ターミナル同士を都心縦貫線で結び、直通運転にて通勤電車化する計画は1930年代からあったようだけれど、さほど進展せず。唯一、セーヌ川南方から南下する郊外線・ソー線の電車化・都市交通公社移管が(都心縦貫線の建設なしで)行われたのみ。小環状線に至っては、1938に旅客営業を廃止、バスに移管してしまう。
メトロ網が一気に整備されこちらが主役になった、快適な住環境が都心部に整備されていたので郊外からの通勤需要があまりなかった、みたいな感じで、採算が取れそうになかったのだろうか。
ようやく1960年代後半以降、RERという形で、一気に整備が進んだみたいだ。


路面電車は1855に登場、1938にパリ市内から、1958にはヴェルサイユからも一旦消滅。
1992以降、郊外の輸送機関として、いくつかの路線が新規開業。


万国博など博覧会に伴う、汽車の延伸・メトロ開業・路線変更もあったようだけれど、そのインパクトをどの程度とみればいいかなぁ・・・。
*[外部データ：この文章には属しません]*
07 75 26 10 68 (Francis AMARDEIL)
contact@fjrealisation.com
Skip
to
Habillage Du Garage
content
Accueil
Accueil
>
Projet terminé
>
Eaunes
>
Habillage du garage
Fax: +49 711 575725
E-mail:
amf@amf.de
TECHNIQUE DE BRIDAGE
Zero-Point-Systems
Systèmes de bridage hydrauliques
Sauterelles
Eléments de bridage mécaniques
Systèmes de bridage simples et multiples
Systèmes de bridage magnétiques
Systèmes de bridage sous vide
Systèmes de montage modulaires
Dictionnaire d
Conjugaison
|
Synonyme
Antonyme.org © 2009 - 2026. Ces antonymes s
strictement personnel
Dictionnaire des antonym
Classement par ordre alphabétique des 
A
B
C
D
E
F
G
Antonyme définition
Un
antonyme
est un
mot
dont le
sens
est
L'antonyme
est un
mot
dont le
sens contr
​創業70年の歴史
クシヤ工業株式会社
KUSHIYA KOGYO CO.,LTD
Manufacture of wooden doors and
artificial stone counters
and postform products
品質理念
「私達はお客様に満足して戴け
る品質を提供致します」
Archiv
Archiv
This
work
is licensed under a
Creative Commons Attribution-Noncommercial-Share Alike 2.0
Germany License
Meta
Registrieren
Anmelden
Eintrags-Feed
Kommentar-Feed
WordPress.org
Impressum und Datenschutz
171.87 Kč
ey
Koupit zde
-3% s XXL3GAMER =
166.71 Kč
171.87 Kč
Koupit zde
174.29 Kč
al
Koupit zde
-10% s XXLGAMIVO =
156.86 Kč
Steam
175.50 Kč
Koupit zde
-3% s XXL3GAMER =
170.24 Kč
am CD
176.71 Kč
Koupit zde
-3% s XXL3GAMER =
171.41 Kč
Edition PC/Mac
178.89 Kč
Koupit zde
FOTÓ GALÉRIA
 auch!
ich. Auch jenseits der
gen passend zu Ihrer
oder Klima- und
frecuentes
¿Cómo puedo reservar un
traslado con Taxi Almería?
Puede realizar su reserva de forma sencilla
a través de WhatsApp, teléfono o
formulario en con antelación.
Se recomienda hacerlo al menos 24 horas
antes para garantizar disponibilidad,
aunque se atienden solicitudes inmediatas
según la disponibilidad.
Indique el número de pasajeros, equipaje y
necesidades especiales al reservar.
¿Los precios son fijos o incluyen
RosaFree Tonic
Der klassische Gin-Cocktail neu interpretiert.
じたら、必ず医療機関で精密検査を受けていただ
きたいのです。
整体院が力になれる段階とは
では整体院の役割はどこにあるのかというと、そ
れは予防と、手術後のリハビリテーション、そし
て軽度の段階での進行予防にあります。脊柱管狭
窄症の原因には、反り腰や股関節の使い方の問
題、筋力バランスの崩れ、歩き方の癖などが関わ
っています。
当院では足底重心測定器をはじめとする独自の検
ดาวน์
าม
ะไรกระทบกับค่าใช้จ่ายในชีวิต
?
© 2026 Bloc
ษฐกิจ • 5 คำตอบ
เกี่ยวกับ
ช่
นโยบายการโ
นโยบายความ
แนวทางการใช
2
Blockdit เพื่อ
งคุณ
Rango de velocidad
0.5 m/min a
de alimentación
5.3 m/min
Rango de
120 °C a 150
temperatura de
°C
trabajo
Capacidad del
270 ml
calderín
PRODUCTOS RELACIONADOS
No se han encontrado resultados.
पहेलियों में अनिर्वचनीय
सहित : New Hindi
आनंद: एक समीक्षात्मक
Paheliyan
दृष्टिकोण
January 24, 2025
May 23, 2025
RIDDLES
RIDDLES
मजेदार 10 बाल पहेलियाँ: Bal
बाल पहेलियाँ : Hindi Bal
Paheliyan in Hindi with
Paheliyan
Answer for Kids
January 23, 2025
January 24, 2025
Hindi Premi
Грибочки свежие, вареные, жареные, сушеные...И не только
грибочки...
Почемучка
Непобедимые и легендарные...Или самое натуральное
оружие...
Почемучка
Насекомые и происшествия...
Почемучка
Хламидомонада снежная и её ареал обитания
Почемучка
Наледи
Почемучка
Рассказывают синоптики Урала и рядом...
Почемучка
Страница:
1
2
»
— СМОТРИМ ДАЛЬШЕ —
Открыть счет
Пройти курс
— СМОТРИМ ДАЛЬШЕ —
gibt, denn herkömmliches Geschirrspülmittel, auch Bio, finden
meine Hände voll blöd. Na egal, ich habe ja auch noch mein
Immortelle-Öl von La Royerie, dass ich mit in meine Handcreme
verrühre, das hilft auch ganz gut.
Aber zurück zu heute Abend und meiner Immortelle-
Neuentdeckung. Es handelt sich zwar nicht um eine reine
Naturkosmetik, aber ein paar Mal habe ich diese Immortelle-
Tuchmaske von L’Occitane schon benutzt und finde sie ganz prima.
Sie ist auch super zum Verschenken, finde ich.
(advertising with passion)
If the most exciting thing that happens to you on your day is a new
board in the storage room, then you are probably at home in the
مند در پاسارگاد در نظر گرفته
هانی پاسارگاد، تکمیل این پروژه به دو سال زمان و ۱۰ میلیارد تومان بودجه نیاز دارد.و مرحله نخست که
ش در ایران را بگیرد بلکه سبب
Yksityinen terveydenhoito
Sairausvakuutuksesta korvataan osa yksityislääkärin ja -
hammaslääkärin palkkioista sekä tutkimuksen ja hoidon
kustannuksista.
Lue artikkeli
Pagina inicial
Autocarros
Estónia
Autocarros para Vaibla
大阪のほうが、都市構造への影響は大きそうな気もする。


10/12追記
この論文が面白かった!
近代パリ都市鉄道網の計画と整備 北河大次郎 http://library.jsce.or.jp/jsce/open/00041/2000/17-0001.pdf
メトロ網が既存鉄道網との独立性が高いものになった理由、郊外電車がメトロに負けた理由、RERが画期的だったわけ。なるほど!と頷いた。
・・・大阪の状況と、ちょっぴり似ているかも。大阪の地下鉄+市電 が、パリのメトロ網、 省線+郊外電車 が、パリのフランス国鉄線 にあたると思えば。で、メトロの郊外延伸がなかったぶん、また、富裕層も含めた住居の郊外移転が盛んだったぶん、市営が市内 郊外は省線+私鉄 という住み分けがなされたのが、大阪だった・と言えるかもしれない。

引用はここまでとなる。